• _What you should do_
Output each entry verbatim. Leave the images out.
╔══
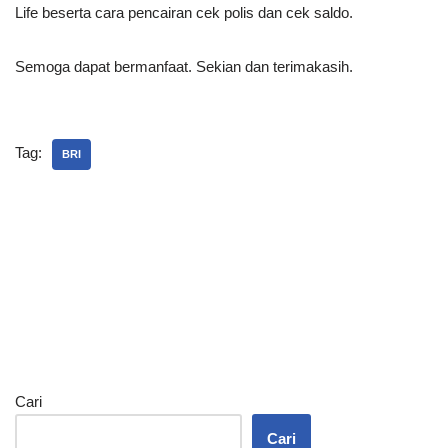
Life beserta cara pencairan cek polis dan cek saldo.
Semoga dapat bermanfaat. Sekian dan terimakasih.
Tag:
BRI
Cari
Cari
╚══
• _Output for this task_
Life beserta cara pencairan cek polis dan cek saldo.
Semoga dapat bermanfaat. Sekian dan terimakasih.
Tag:
BRI
Cari
Cari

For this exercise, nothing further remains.